Hope in Focus Joins the Denise D’Ascenzo Walk to Fight Rare Diseases

Hope in Focus, a nonprofit 501(c)3 rare disease advocacy organization based in Ledyard, Connecticut, is partnering for the first time with the Denise D'Ascenzo Foundation Walk to Fight Rare Diseases taking place on Saturday, April 27 at 10:00am at Quinnipiac University in Hamden, Connecticut. To contribute to, or walk with Hope in Focus, visit https://runsignup.com/hopeinfocus. 

The 2-mile walk kicks off at 10:00 a.m. The registration fee to join the walk is $30. Participants can register the day of the event, or in advance online. Participants may also join to walk virtually and JB Sports will mail a shirt and bib to them. 

As a participant in this event, Hope in Focus will receive 50 percent of the registration fees and 85 percent of all additional fundraising from donors to help support its mission of outreach to the Leber congenital amaurosis (LCA) and rare inherited retinal disease community. 

"We're excited to join the Denise D'Ascenzo Foundation in raising awareness and funds for rare diseases.

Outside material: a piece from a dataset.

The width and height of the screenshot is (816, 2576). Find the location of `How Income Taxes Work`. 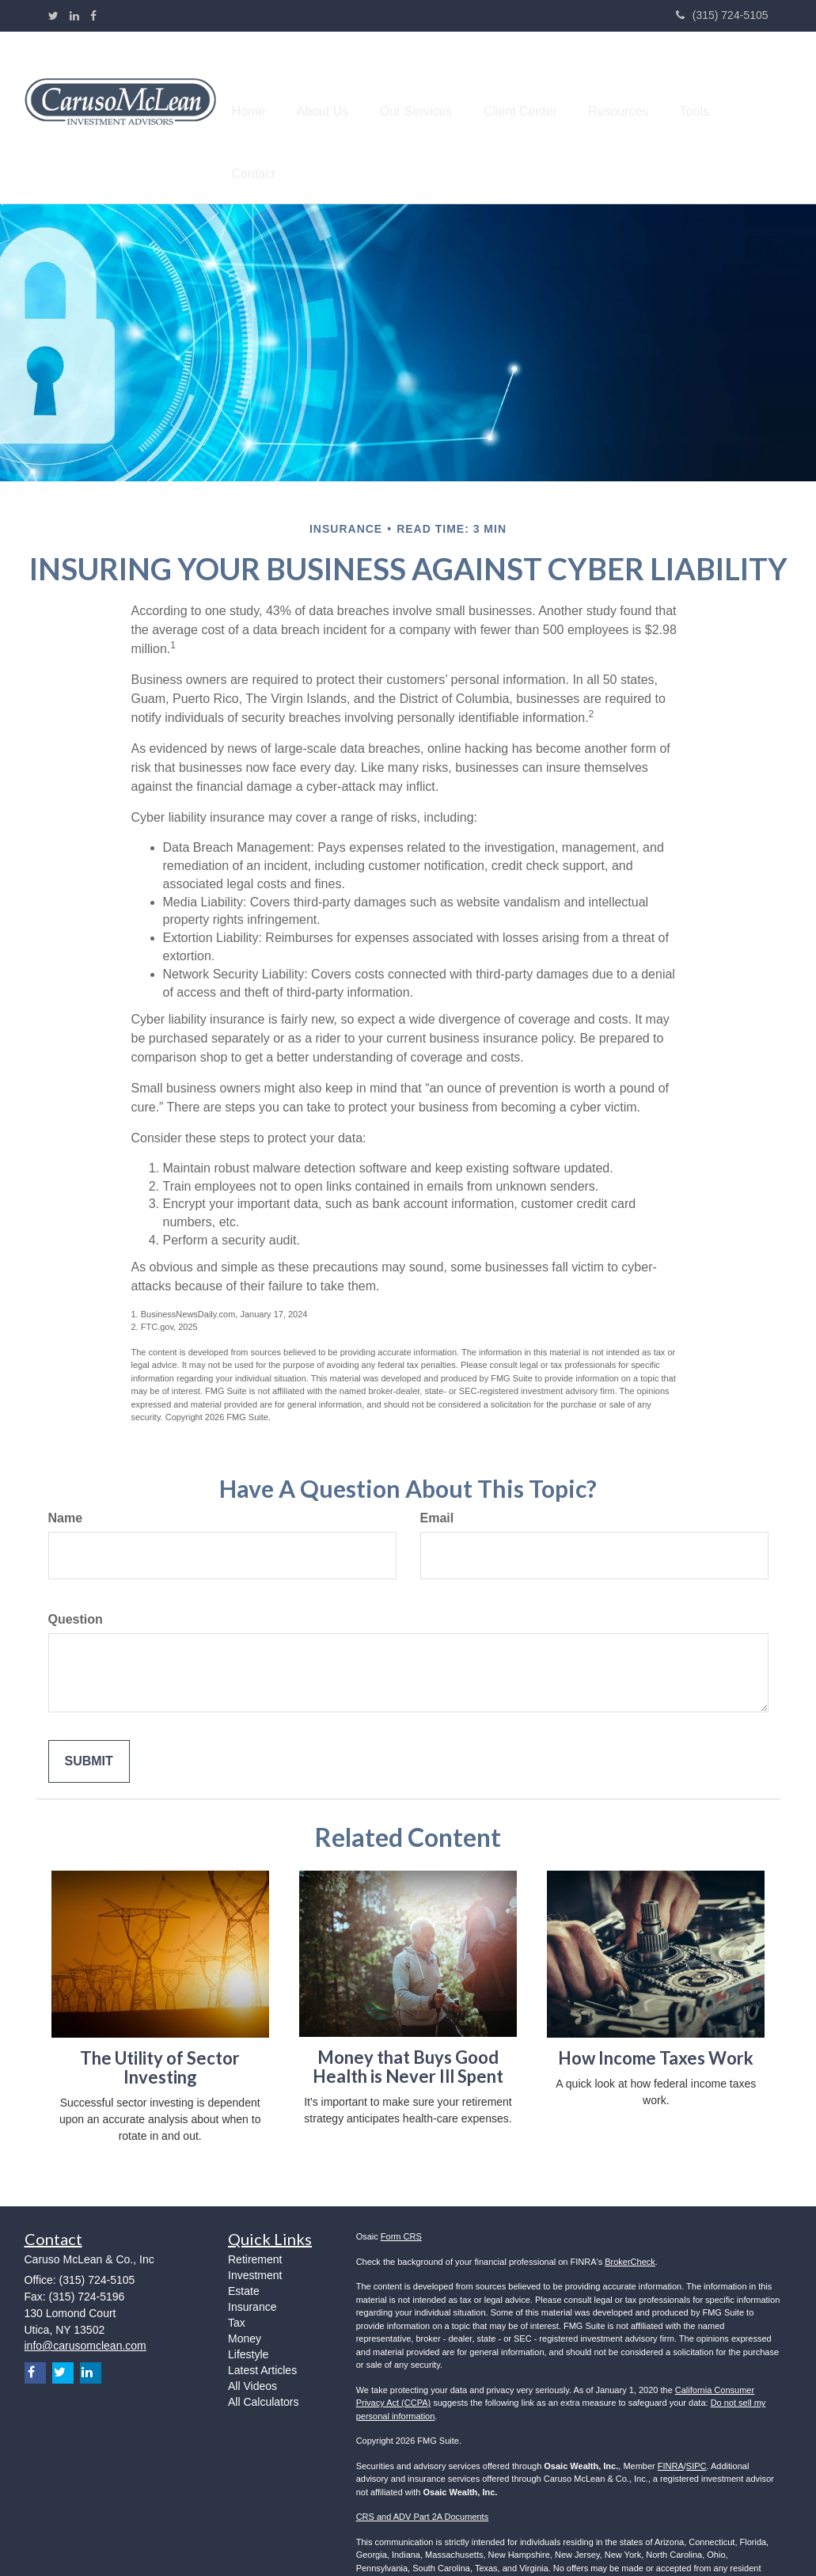

How Income Taxes Work is located at coordinates (655, 2018).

As a small organization supporting a rare community, it is challenging to reach our community, supporters, and to host events of this magnitude. This walk makes it possible for all of us representing rare diseases in Connecticut to band together, making it easier and fun to raise awareness of rare disease issues in general, while raising funds for our individual causes," said Hope in Focus Director of Outreach and Development Courtney Coates. 

“Today 95 percent of all rare diseases still lack an FDA-approved treatment and only one in two have a research or rare disease group to support them. It’s a tough journey for organizations like Hope in Focus and we are grateful to the Denise D’Ascenzo Foundation and JB Sports for creating this opportunity for us to come together. We welcome anyone who can join us, virtually or in-person, or with a contribution of any amount,” said Coates.

The event was established by the Denise D’Ascenzo Foundation, dedicated to supporting advances in medicine and health, promoting responsibility in the media, and assisting those facing physical and mental challenges, while encouraging openness, courage and kindness in all endeavors.

Hope in Focus founder Laura Manfre and her son Luca will participate in the event. Because the zebra symbolizes rare diseases, Luca will wear a zebra suit as he walks. Manfre's daughter Sofia was diagnosed with LCA as a child and was the motivation for founding Hope in Focus. Today, the organization serves a global community of families and individuals living with this rare blinding disease through community outreach, education, and funding to advance treatments. Website to register or donate: https://runsignup.com/hopeinfocus

About Hope In Focus 

Sofia Sees Hope was founded in 2014 by Laura Manfre and Charles Priebe, whose daughter Sofia has Leber congenital amaurosis (LCA). This rare genetic retinal condition is characterized by severe vision loss at birth and leads to total blindness. In 2021, the organization rebranded as Hope in Focus to better reflect its global work for the LCA and IRD communities.

The mission of Hope in Focus is to transform the lives of those affected by blindness caused by rare inherited eye disease. The nonprofit organization generates awareness, raises funds for research, and provides outreach, support and education to those affected by LCA and other rare retinal diseases.